→ **ABOUT THIS TASK**:
Locate, in the data below, the line that contains "노가다 일기 – 내 땀과 내" and the line that contains "60×250 쪽타일로 포인트"; reproduce exactly those two lines and every line between them, nothing more.

Stored items

Segment Open

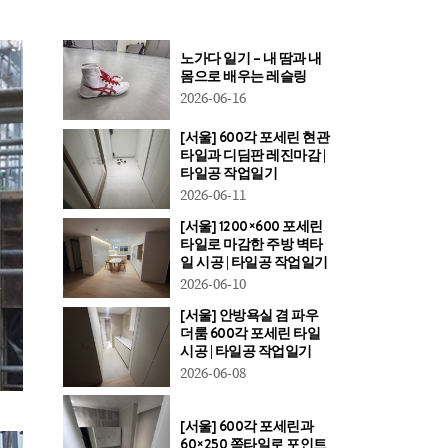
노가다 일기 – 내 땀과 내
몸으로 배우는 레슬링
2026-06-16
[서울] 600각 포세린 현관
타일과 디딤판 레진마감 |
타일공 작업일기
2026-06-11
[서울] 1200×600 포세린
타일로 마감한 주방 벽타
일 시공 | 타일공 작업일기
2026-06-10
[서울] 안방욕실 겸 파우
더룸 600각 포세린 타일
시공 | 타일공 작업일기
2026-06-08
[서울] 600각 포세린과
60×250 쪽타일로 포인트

Segment Closed
Segment Open

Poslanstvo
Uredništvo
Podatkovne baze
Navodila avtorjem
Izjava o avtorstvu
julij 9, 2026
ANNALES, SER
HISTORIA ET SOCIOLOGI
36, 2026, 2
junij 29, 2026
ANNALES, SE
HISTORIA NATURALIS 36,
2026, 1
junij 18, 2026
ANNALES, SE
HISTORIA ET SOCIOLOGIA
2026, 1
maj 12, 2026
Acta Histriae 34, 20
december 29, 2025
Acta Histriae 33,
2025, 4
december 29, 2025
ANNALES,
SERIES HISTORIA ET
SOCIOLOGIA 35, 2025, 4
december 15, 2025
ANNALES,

Segment Closed

→ **WRITTEN RESPONSE**:
노가다 일기 – 내 땀과 내
몸으로 배우는 레슬링
2026-06-16
[서울] 600각 포세린 현관
타일과 디딤판 레진마감 |
타일공 작업일기
2026-06-11
[서울] 1200×600 포세린
타일로 마감한 주방 벽타
일 시공 | 타일공 작업일기
2026-06-10
[서울] 안방욕실 겸 파우
더룸 600각 포세린 타일
시공 | 타일공 작업일기
2026-06-08
[서울] 600각 포세린과
60×250 쪽타일로 포인트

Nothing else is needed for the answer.